Algorithm to turn numeric IDs in to short, different alphanumeric codes

Question

I have IDs from a database, and I want them to be short and easily differentiatable by eye (i.e., two close numbers look different).

Like this:

13892359163211 -> ALO2WE7
13992351216421 -> 52NBEK3

or similar, algorithmically. So kind of like a hash, except it needs to be reversible? An encryption algorithm like AES is almost ideal, except that its outputs are way too long. (and overkill).

I'm using Python (3), although I don't think that should really matter

Why downvote? "This question does not show any research effort; it is unclear or not useful". Perfectly clear and useful, and I have already researched (see: AES and hashing) — retnikt, Aug 23 '19 at 10:34
Making them significant shorter requires a larger alphabet on the right hand side than just A-Z0-9. — President James K. Polk, Aug 23 '19 at 12:15
Sidenote, not really an answer to my question, but an alternative method: you could simply generate random strings and attach them to the rows/documents in the database. — retnikt, Aug 23 '19 at 19:01
That would be fine, but you still need to use a random technique that will not produce duplicates. — President James K. Polk, Aug 23 '19 at 19:09

nitzel · Answer 1 · 2019-08-23T13:49:09.713

New answer with 'close' numbers looking different

You could use RSA to encrypt (and later decrypt) your numbers. This is definitely overkill - but ... here is the example: Install https://github.com/sybrenstuvel/python-rsa (pip install rsa)

import rsa
import rsa.core
# (pubkey, privkey) = rsa.newkeys(64) # Generate key pair
pubkey = rsa.PublicKey(n=9645943279888986023, e=65537)
privkey = rsa.PrivateKey(n=9645943279888986023, e=65537, d=7507666207464026273, p=9255782423, q=1042153201)

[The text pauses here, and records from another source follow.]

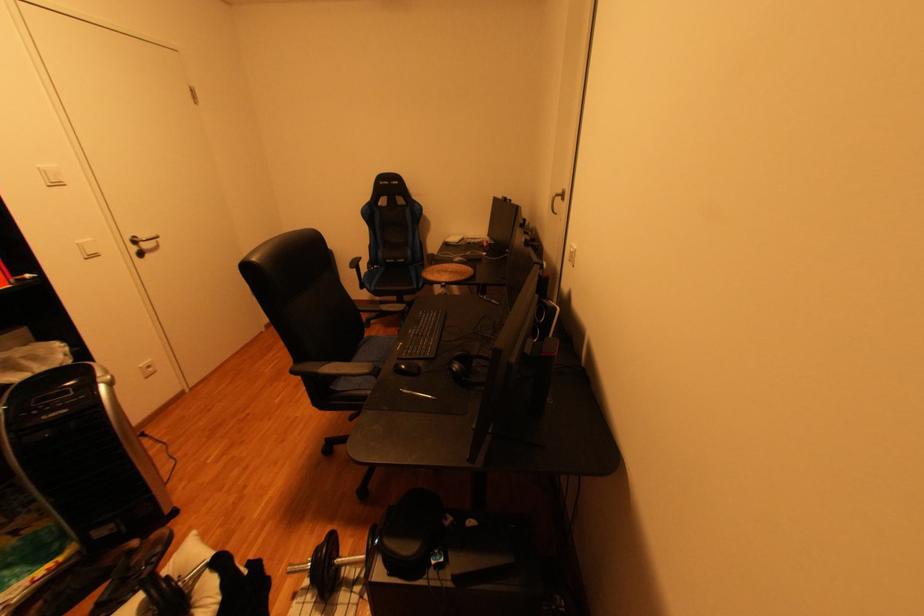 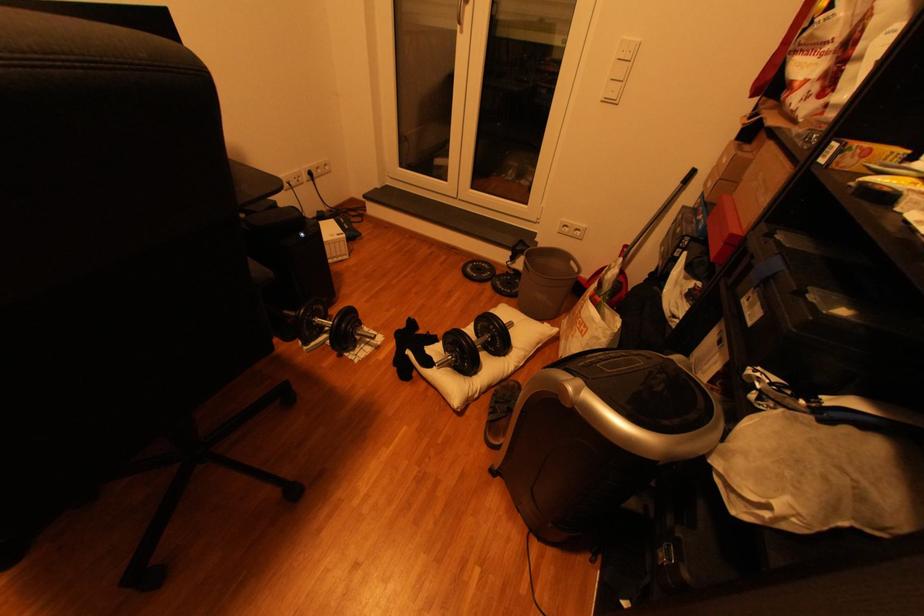 In the second image, find the point that corresponds to the point at 152,573 in the first image.

(505, 402) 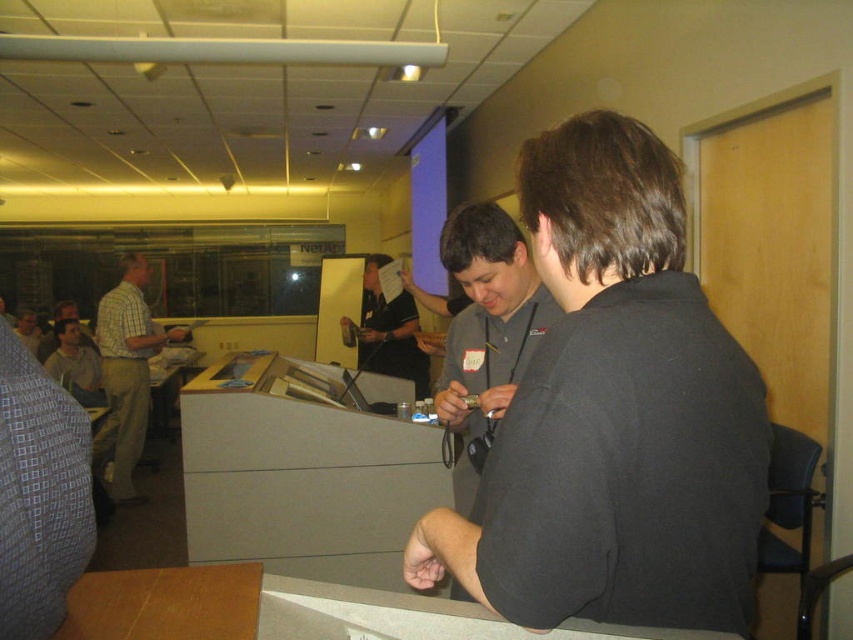 Question: Which object appears farthest from the camera in this image?

Choices:
 (A) light brown shirt at left
 (B) plaid shirt at left

Answer: (A)

Question: Does matte gray shirt at center have a smaller size compared to light brown wood table at lower center?

Choices:
 (A) no
 (B) yes

Answer: (A)

Question: Among these points, which one is farthest from the camera?

Choices:
 (A) (369, 324)
 (B) (517, 628)

Answer: (A)

Question: Does black shirt at center appear on the right side of light brown wood table at lower center?

Choices:
 (A) yes
 (B) no

Answer: (A)

Question: Is light brown wood table at lower center bigger than light brown leather jacket at lower left?

Choices:
 (A) yes
 (B) no

Answer: (B)

Question: Among these points, which one is farthest from the camera?

Choices:
 (A) pos(532,301)
 (B) pos(18,332)

Answer: (B)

print("1st", rsa.core.encrypt_int(13892359163211, pubkey.e, pubkey.n))
print("2nd", rsa.core.encrypt_int(13992351216421, pubkey.e, pubkey.n))
print("1st", hex(rsa.core.encrypt_int(13892359163211, pubkey.e, pubkey.n))[2:])
print("2nd", hex(rsa.core.encrypt_int(13992351216421, pubkey.e, pubkey.n))[2:])

# If you want to compare a couple of numbers that are similar
for i in range (13892359163211, 13892359163251):
  encrypted = rsa.core.encrypt_int(i, pubkey.e, pubkey.n)
  # decrypted = rsa.core.decrypt_int(encrypted, privkey.d, privkey.n)
  print (i, hex(encrypted)[2:], encrypted)

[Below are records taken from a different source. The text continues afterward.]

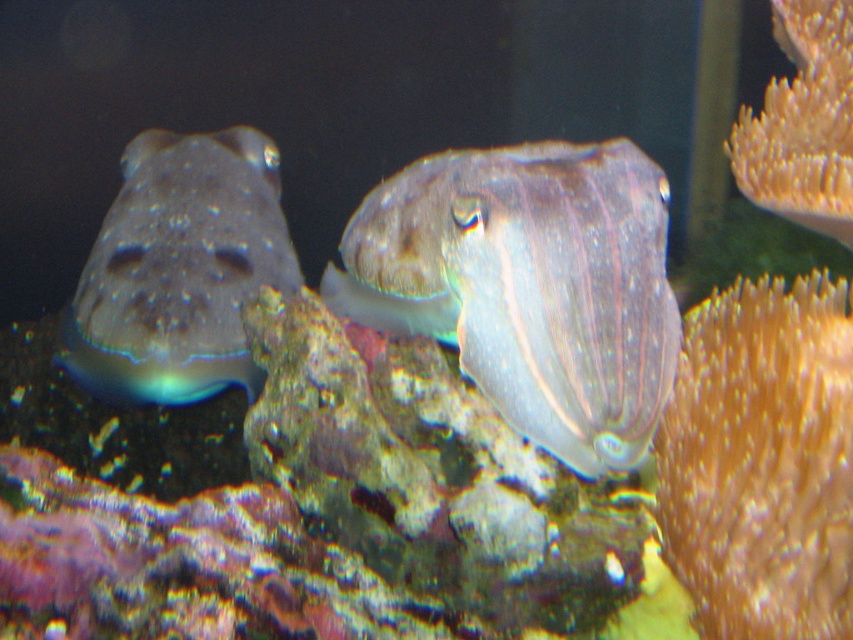 Question: Is orange soft coral at right wider than yellow frilly coral at upper right?

Choices:
 (A) no
 (B) yes

Answer: (B)

Question: Which of these objects is positioned farthest from the orange soft coral at right?

Choices:
 (A) translucent rubber fish at left
 (B) translucent rubber squid at center

Answer: (A)

Question: Which point appears farthest from the camera in this image?

Choices:
 (A) (804, 100)
 (B) (590, 195)
 (C) (769, 474)

Answer: (A)

Question: Which is nearer to the yellow frilly coral at upper right?

Choices:
 (A) translucent rubber fish at left
 (B) orange soft coral at right

Answer: (B)

Question: Considering the relative positions of translucent rubber squid at center and yellow frilly coral at upper right in the image provided, where is translucent rubber squid at center located with respect to yellow frilly coral at upper right?

Choices:
 (A) below
 (B) above

Answer: (A)

Question: Can you confirm if translucent rubber squid at center is positioned to the left of yellow frilly coral at upper right?

Choices:
 (A) no
 (B) yes

Answer: (B) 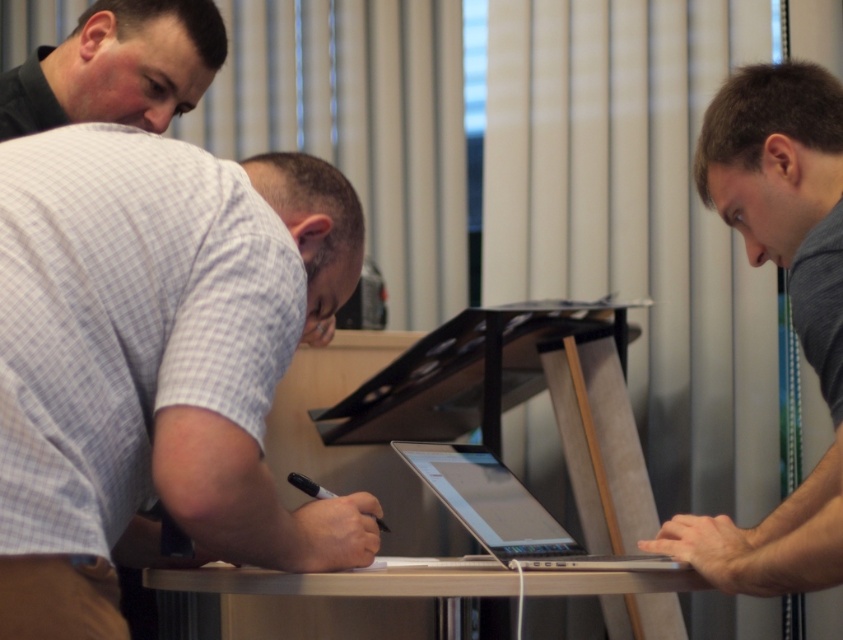 Question: Which object is closer to the camera taking this photo?

Choices:
 (A) matte black easel at center
 (B) white checkered shirt at upper left

Answer: (B)

Question: Does matte black easel at center have a smaller size compared to gray matte laptop at center?

Choices:
 (A) yes
 (B) no

Answer: (B)

Question: Which object is the farthest from the silver metallic table at center?

Choices:
 (A) matte black easel at center
 (B) silver metallic laptop at center

Answer: (A)

Question: Which of the following is the farthest from the observer?

Choices:
 (A) (447, 595)
 (B) (374, 440)

Answer: (B)

Question: Does black shirt at upper left appear over silver metallic table at center?

Choices:
 (A) yes
 (B) no

Answer: (A)

Question: In this image, where is gray matte laptop at center located relative to silver metallic table at center?

Choices:
 (A) above
 (B) below

Answer: (A) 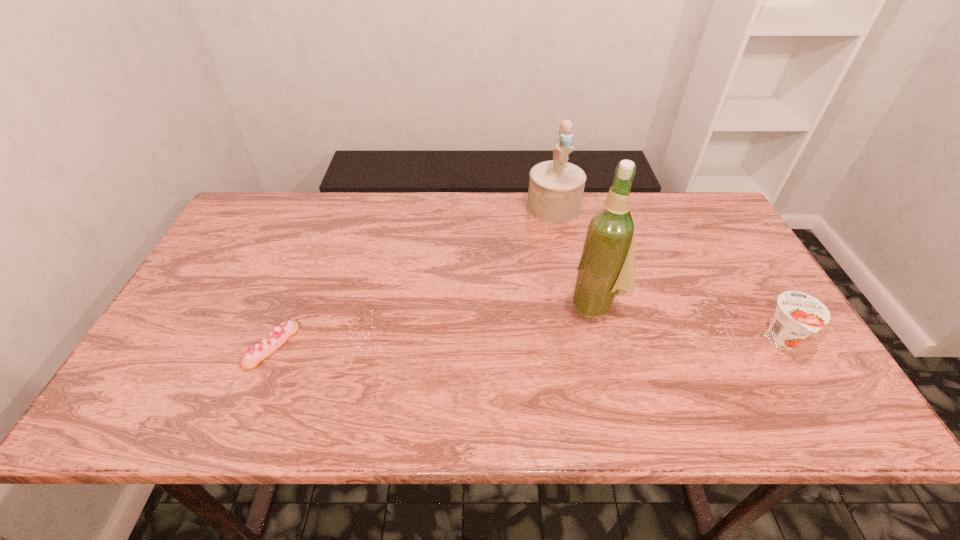 This screenshot has width=960, height=540. Find the location of `eclair`. eclair is located at coordinates (271, 343).

The image size is (960, 540). In order to click on the shortest object in this screenshot , I will do `click(271, 343)`.

This screenshot has width=960, height=540. I want to click on the rightmost object, so click(x=797, y=314).

Image resolution: width=960 pixels, height=540 pixels. I want to click on yogurt, so click(x=797, y=314).

I want to click on wine bottle, so click(x=606, y=269).

Identify the location of figurine. (556, 187).

Find the location of `the second tallest object`. the second tallest object is located at coordinates (556, 187).

Image resolution: width=960 pixels, height=540 pixels. I want to click on free space located 0.290m on the back of the shortest object, so click(312, 247).

The height and width of the screenshot is (540, 960). What are the coordinates of `free location located 0.100m on the left of the second shortest object` in the screenshot? It's located at (718, 341).

You are a GUI agent. You are given a task and a screenshot of the screen. Output one action in this format:
    pyautogui.click(x=<x>, y=<y>)
    Task: Click on the vacant space located 0.190m on the front-facing side of the tallest object
    
    Given the screenshot: What is the action you would take?
    pyautogui.click(x=516, y=350) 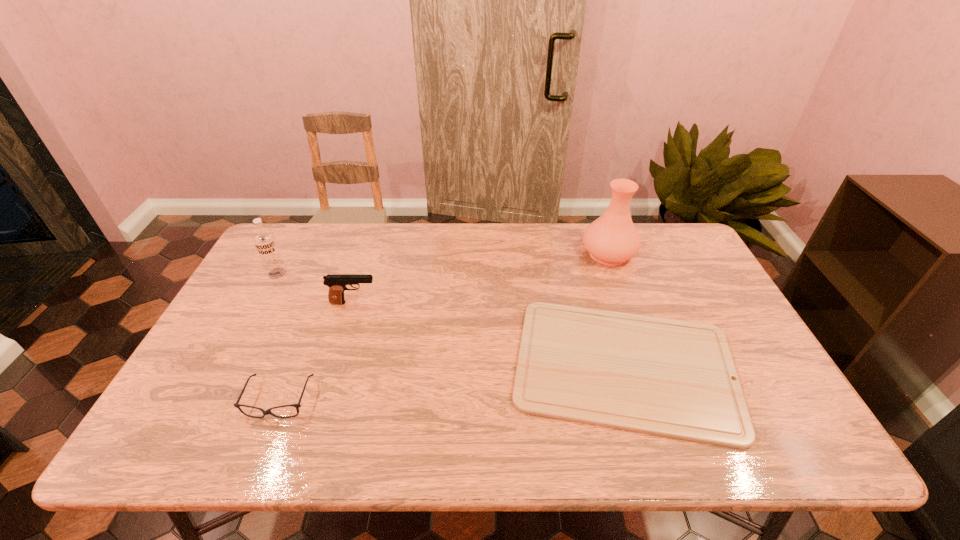 Identify the location of the tallest object. (612, 239).

Identify the location of vodka. This screenshot has height=540, width=960. (264, 240).

The image size is (960, 540). Identify the location of the second tallest object. (264, 240).

Find the location of `pistol`. pistol is located at coordinates (337, 284).

Find the location of a particular element. The height and width of the screenshot is (540, 960). spectacles is located at coordinates (268, 411).

Where is `the shortest object`? Image resolution: width=960 pixels, height=540 pixels. the shortest object is located at coordinates (674, 378).

In order to click on free space located 0.210m on the front of the vase in this screenshot , I will do `click(632, 320)`.

I want to click on blank space located on the front label of the second tallest object, so point(255,315).

Locate an element on the screen. This screenshot has height=540, width=960. vacant space situated 0.260m at the barrel of the pistol is located at coordinates (467, 303).

This screenshot has width=960, height=540. I want to click on blank space located on the front-facing side of the fourth tallest object, so click(x=260, y=448).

Please not that you cannot encrypt numbers bigger than pubkey.n. This is a RSA related limitation. By generating a different keypair with a higher n you can circumvent this issue. If you would like all generated numbers to have the same length, prefix them with leading zeroes. You could also consider making them uppercase for better readability. To make the displayed strings shorter consider using the base62 encoding mentioned in my old answer below.

output

1st 5427392181794576250
2nd 7543432434424555966
1st 4b51f86f0c99177a
2nd 68afa7d5110929be

input          hex(encrypted)   encrypted
13892359163211 4b51f86f0c99177a 5427392181794576250
13892359163212 2039f9a3f5cf5d46 2322161565485194566
13892359163213 173997b57918a6c3 1673535542221383363
13892359163214 36644663653bbb4  244958435527080884
13892359163215 c2eeec0c054e633  877901489011746355
...

Old answer related to displaying the numbers a bit shorter, not being aware that they should look substantially different

You want to change the base of your number from 10 to something bigger to use less characters. See https://stackoverflow.com/a/1119769 for an example with base 62 (a-zA-Z0-9).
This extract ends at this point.